Some look to the past success of the Civilian Conservation Corps during the depression of the 1930s. ‘Let’s give people jobs! Make them work hard and they’ll be fine!’ I think this is truly a laudable idea for some who lack homes or employment. For others, not so much. It seems that current methods of addiction treatment are not successful for many addicts. Is anyone working on new models? Solid mental health treatment facilities or access to therapists are sorely lacking. Working in prison system taught me that the current model of lengthy incarceration, solitary confinement for rule infractions, and dehumanizing conditions does not make people better. Also the stigmatization of those with a felony record is permanently damaging to the life prospects of those individuals.
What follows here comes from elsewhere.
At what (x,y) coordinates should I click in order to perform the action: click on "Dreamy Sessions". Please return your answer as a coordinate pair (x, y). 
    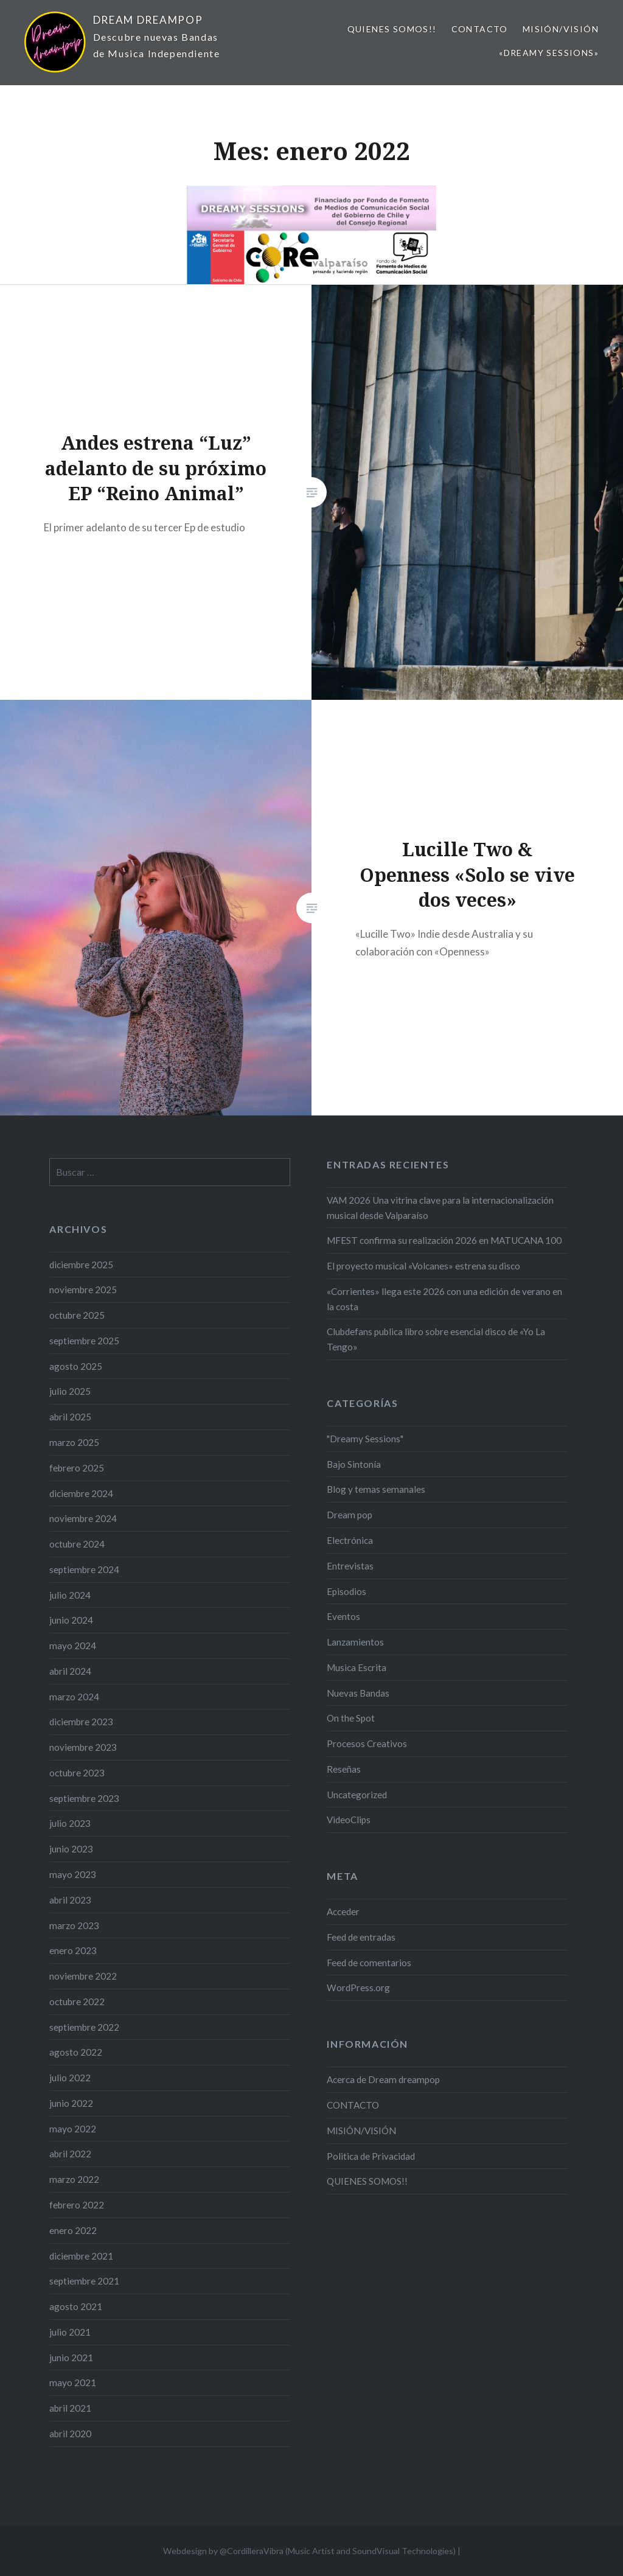
    Looking at the image, I should click on (365, 1438).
On and on it goes. Dear friends, where do we begin?

  • Names of people met are changed for privacy.

Peace vs. Fear

What feeling do you get from this image?

More and more Americans, many of whom would be considered “decent people”, are buying weapons for self-defense. Is this really the best response to the perception of an increasingly violent society?

We each need to answer this for ourselves, of course, as we do all ethical questions which face us in life. My hope is that arming yourself does not become a reflexive response to unexamined fear.

Violence is not the opposite of peace. Fear is the opposite of peace. Peace is an active attitude of trust, contentment, compassion, serenity and gratitude. Fear robs us of peace. We expect the worst, while buying into the idea that danger is always lurking outside the door.

What are the odds that you will find yourself in the position to shoot, or even threaten another human being with a gun? The odds vary by where you live, those with whom you associate, your personal habits, and your level of reactivity.

Every morning I walk by a tent encampment in a nearby park. Assuming that you live in a home, do these people have more to fear than you? Very likely so. Life is dangerous for those who lack safe housing, whether it be an encampment, a shelter, or home in an area with high levels of criminal activity.

This leads to the question of why a growing numbers of individuals, whom many of the “homed” fear, are “homeless.” We all know the answers–destructive personal habits, poor financial choices, mental health issues, or a criminal history which makes housing and employment difficult.

Why do people commit crimes? The answers overlap with why people lack homes.

Rather than spending your time buying guns, attending gun safety training, and going to a shooting range, what about making your community a better place for all people? Work for candidates who choose not to promote fear to get elected. Volunteer for organizations that provide jobs, affordable housing, job training and support, addiction assistance, and mental health counseling. Or use some of the money you save by not buying guns to start your own campaign or organization!

Peace trumps fear every time, my friends.